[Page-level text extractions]
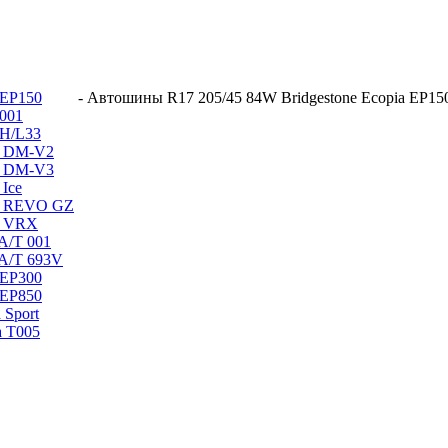
 EP150
-
Автошины R17 205/45 84W Bridgestone Ecopia EP15
 001
 H/L33
ak DM-V2
ak DM-V3
 Ice
ak REVO GZ
ak VRX
 A/T 001
 A/T 693V
 EP300
 EP850
 Sport
a T005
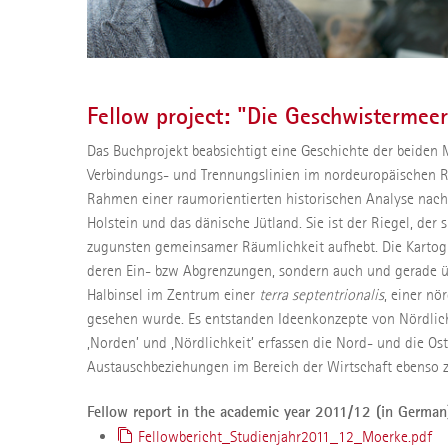
Fellow project: "Die Geschwistermee
Das Buchprojekt beabsichtigt eine Geschichte der beiden M
Verbindungs- und Trennungslinien im nordeuropäischen R
Rahmen einer raumorientierten historischen Analyse nach.
Holstein und das dänische Jütland. Sie ist der Riegel, de
zugunsten gemeinsamer Räumlichkeit aufhebt. Die Kartogra
deren Ein- bzw Abgrenzungen, sondern auch und gerade üb
Halbinsel im Zentrum einer
terra septentrionalis
, einer nö
gesehen wurde. Es entstanden Ideenkonzepte von Nördlichk
‚Norden’ und ‚Nördlichkeit’ erfassen die Nord- und die Os
Austauschbeziehungen im Bereich der Wirtschaft ebenso zu 
Fellow report in the academic year 2011/12 (in German
Fellowbericht_Studienjahr2011_12_Moerke.pdf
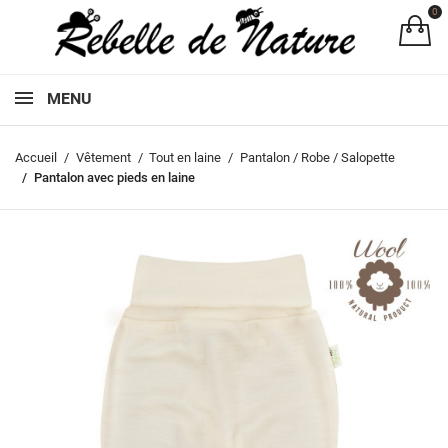
0
Pa
MENU
Accueil
Vêtement
Tout en laine
Pantalon / Robe / Salopette
Pantalon avec pieds en laine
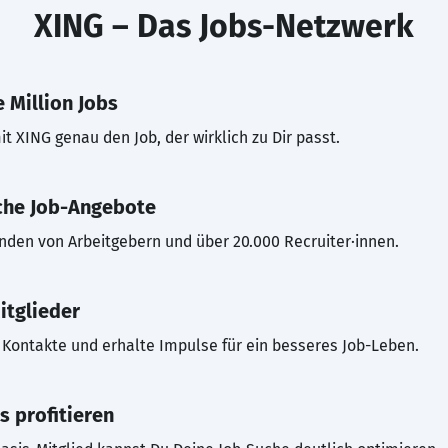
XING – Das Jobs-Netzwerk
 Million Jobs
t XING genau den Job, der wirklich zu Dir passt.
che Job-Angebote
inden von Arbeitgebern und über 20.000 Recruiter·innen.
itglieder
Kontakte und erhalte Impulse für ein besseres Job-Leben.
s profitieren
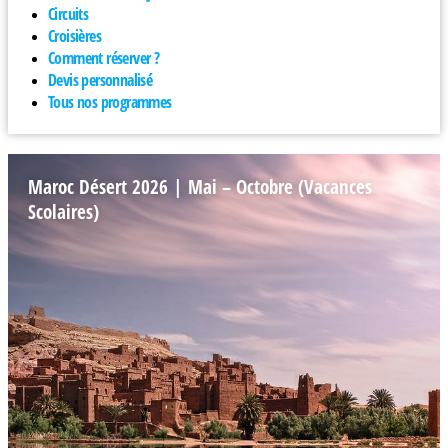
Circuits
Croisières
Comment réserver ?
Devis personnalisé
Tous nos programmes
Maroc Désert 2026 | Mai – Octobre (Vacances
Scolaires)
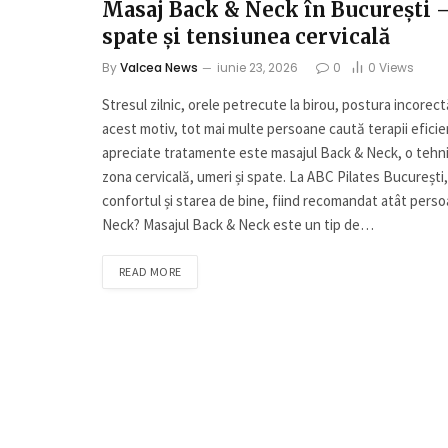
Masaj Back & Neck în București –
spate și tensiunea cervicală
By
Valcea News
iunie 23, 2026
0
0
Views
Stresul zilnic, orele petrecute la birou, postura incorectă
acest motiv, tot mai multe persoane caută terapii eficie
apreciate tratamente este masajul Back & Neck, o tehnic
zona cervicală, umeri și spate. La ABC Pilates Bucureșt
confortul și starea de bine, fiind recomandat atât perso
Neck? Masajul Back & Neck este un tip de…
READ MORE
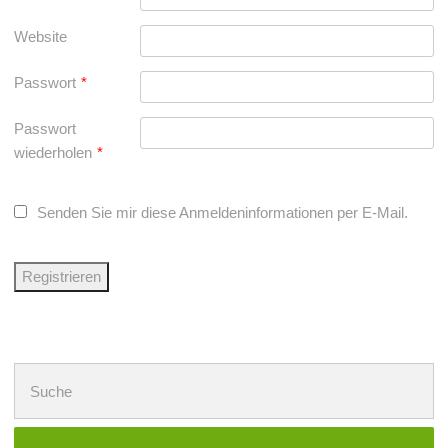
Website
Passwort
*
Passwort
wiederholen
*
Senden Sie mir diese Anmeldeninformationen per E-Mail.
Suchen
nach:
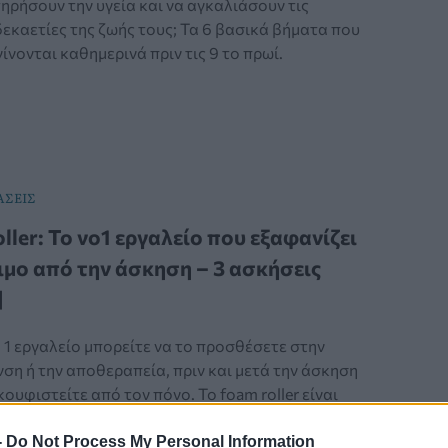
τηρήσουν την υγεία και να αγκαλιάσουν τις
εκαετίες της ζωής τους; Τα 6 βασικά βήματα που
γίνονται καθημερινά πριν τις 9 το πρωί.
ΑΣΕΙΣ
ller: Το νο1 εργαλείο που εξαφανίζει
ιμο από την άσκηση – 3 ασκήσεις
]
 1 εργαλείο μπορείτε να το προσθέσετε στην
ση ή την αποθεραπεία, πριν και μετά την άσκηση
κουφιστείτε από τον πόνο. Το foam roller είναι
α αυτο-διατάσεις.
-
Do Not Process My Personal Information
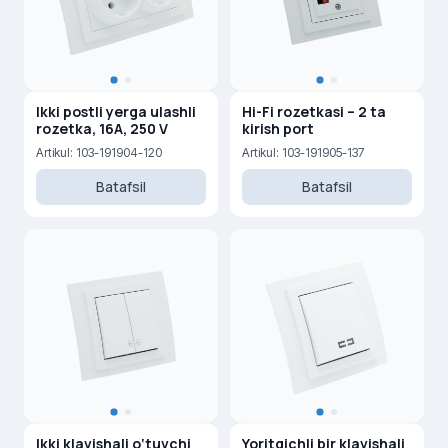
Ikki postli yerga ulashli
Hi-Fi rozetkasi – 2 ta
rozetka, 16A, 250 V
kirish port
Artikul: 103-191904-120
Artikul: 103-191905-137
Batafsil
Batafsil
Ikki klavishali o‘tuvchi
Yoritgichli bir klavishali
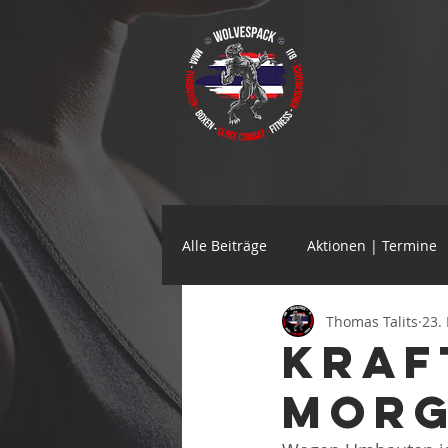
Alle Beiträge
Aktionen | Termine
Thomas Talits
23.
Kraf
morg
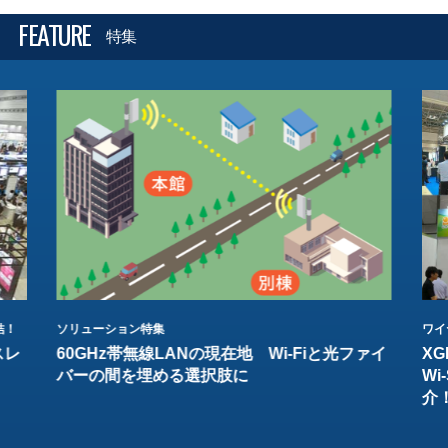
FEATURE
特集
結！
ソリューション特集
ワイ
スレ
60GHz帯無線LANの現在地 Wi-Fiと光ファイ
XG
バーの間を埋める選択肢に
W
介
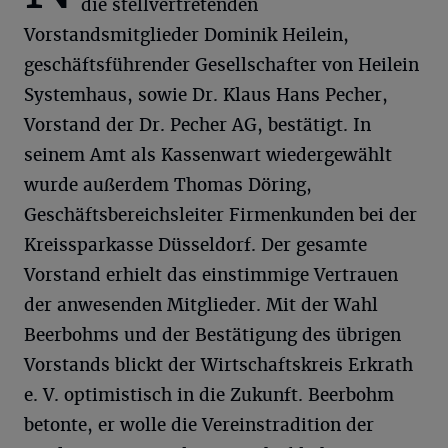
die stellvertretenden
Vorstandsmitglieder Dominik Heilein,
geschäftsführender Gesellschafter von Heilein
Systemhaus, sowie Dr. Klaus Hans Pecher,
Vorstand der Dr. Pecher AG, bestätigt. In
seinem Amt als Kassenwart wiedergewählt
wurde außerdem Thomas Döring,
Geschäftsbereichsleiter Firmenkunden bei der
Kreissparkasse Düsseldorf. Der gesamte
Vorstand erhielt das einstimmige Vertrauen
der anwesenden Mitglieder. Mit der Wahl
Beerbohms und der Bestätigung des übrigen
Vorstands blickt der Wirtschaftskreis Erkrath
e. V. optimistisch in die Zukunft. Beerbohm
betonte, er wolle die Vereinstradition der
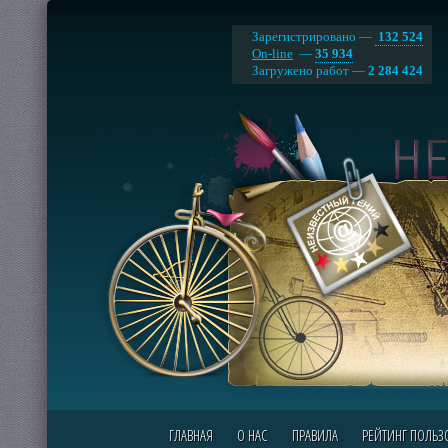
Зарегистрировано —
132 524
On-line
—
35 934
Загружено работ —
2 284 424
ГЛАВНАЯ
О НАС
ПРАВИЛА
РЕЙТИНГ ПОЛЬЗ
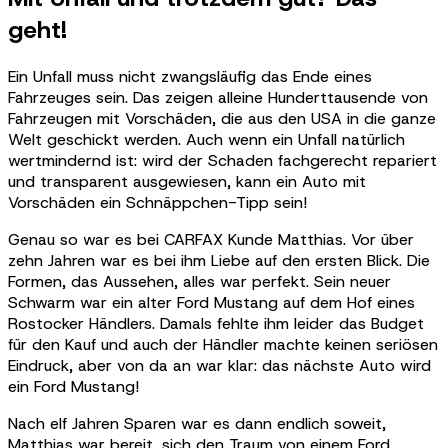
geht!
Ein Unfall muss nicht zwangsläufig das Ende eines
Fahrzeuges sein. Das zeigen alleine Hunderttausende von
Fahrzeugen mit Vorschäden, die aus den USA in die ganze
Welt geschickt werden. Auch wenn ein Unfall natürlich
wertmindernd ist: wird der Schaden fachgerecht repariert
und transparent ausgewiesen, kann ein Auto mit
Vorschäden ein Schnäppchen-Tipp sein!
Genau so war es bei CARFAX Kunde Matthias. Vor über
zehn Jahren war es bei ihm Liebe auf den ersten Blick. Die
Formen, das Aussehen, alles war perfekt. Sein neuer
Schwarm war ein alter Ford Mustang auf dem Hof eines
Rostocker Händlers. Damals fehlte ihm leider das Budget
für den Kauf und auch der Händler machte keinen seriösen
Eindruck, aber von da an war klar: das nächste Auto wird
ein Ford Mustang!
Nach elf Jahren Sparen war es dann endlich soweit,
Matthias war bereit, sich den Traum von einem Ford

* Exercise goal
Above are records with pictures. Reproduce exactly only the lines from the line with "Stresul zilnic, orele" through the line with "Vorschäden ein Schnäppchen-Tipp sein!", both ends included, and leave the pictures out.

* Task output
Stresul zilnic, orele petrecute la birou, postura incorectă
acest motiv, tot mai multe persoane caută terapii eficie
apreciate tratamente este masajul Back & Neck, o tehnic
zona cervicală, umeri și spate. La ABC Pilates Bucureșt
confortul și starea de bine, fiind recomandat atât perso
Neck? Masajul Back & Neck este un tip de…
READ MORE
Website
Passwort
*
Passwort
wiederholen
*
Senden Sie mir diese Anmeldeninformationen per E-Mail.
Suchen
nach:
τηρήσουν την υγεία και να αγκαλιάσουν τις
εκαετίες της ζωής τους; Τα 6 βασικά βήματα που
γίνονται καθημερινά πριν τις 9 το πρωί.
ΑΣΕΙΣ
ller: Το νο1 εργαλείο που εξαφανίζει
ιμο από την άσκηση – 3 ασκήσεις
]
 1 εργαλείο μπορείτε να το προσθέσετε στην
ση ή την αποθεραπεία, πριν και μετά την άσκηση
κουφιστείτε από τον πόνο. Το foam roller είναι
α αυτο-διατάσεις.
-
Do Not Process My Personal Information
Ikki postli yerga ulashli
Hi-Fi rozetkasi – 2 ta
rozetka, 16A, 250 V
kirish port
Artikul: 103-191904-120
Artikul: 103-191905-137
Batafsil
Batafsil
Ikki klavishali o‘tuvchi
Yoritgichli bir klavishali
Alle Beiträge
Aktionen | Termine
Thomas Talits
23.
Kraf
morg
FEATURE
特集
結！
ソリューション特集
ワイ
スレ
60GHz帯無線LANの現在地 Wi-Fiと光ファイ
XG
バーの間を埋める選択肢に
W
介
die stellvertretenden
Vorstandsmitglieder Dominik Heilein,
geschäftsführender Gesellschafter von Heilein
Systemhaus, sowie Dr. Klaus Hans Pecher,
Vorstand der Dr. Pecher AG, bestätigt. In
seinem Amt als Kassenwart wiedergewählt
wurde außerdem Thomas Döring,
Geschäftsbereichsleiter Firmenkunden bei der
Kreissparkasse Düsseldorf. Der gesamte
Vorstand erhielt das einstimmige Vertrauen
der anwesenden Mitglieder. Mit der Wahl
Beerbohms und der Bestätigung des übrigen
Vorstands blickt der Wirtschaftskreis Erkrath
e. V. optimistisch in die Zukunft. Beerbohm
betonte, er wolle die Vereinstradition der
Зарегистрировано —
132 524
On-line
—
35 934
Загружено работ —
2 284 424
ГЛАВНАЯ
О НАС
ПРАВИЛА
РЕЙТИНГ ПОЛЬЗ
geht!
Ein Unfall muss nicht zwangsläufig das Ende eines
Fahrzeuges sein. Das zeigen alleine Hunderttausende von
Fahrzeugen mit Vorschäden, die aus den USA in die ganze
Welt geschickt werden. Auch wenn ein Unfall natürlich
wertmindernd ist: wird der Schaden fachgerecht repariert
und transparent ausgewiesen, kann ein Auto mit
Vorschäden ein Schnäppchen-Tipp sein!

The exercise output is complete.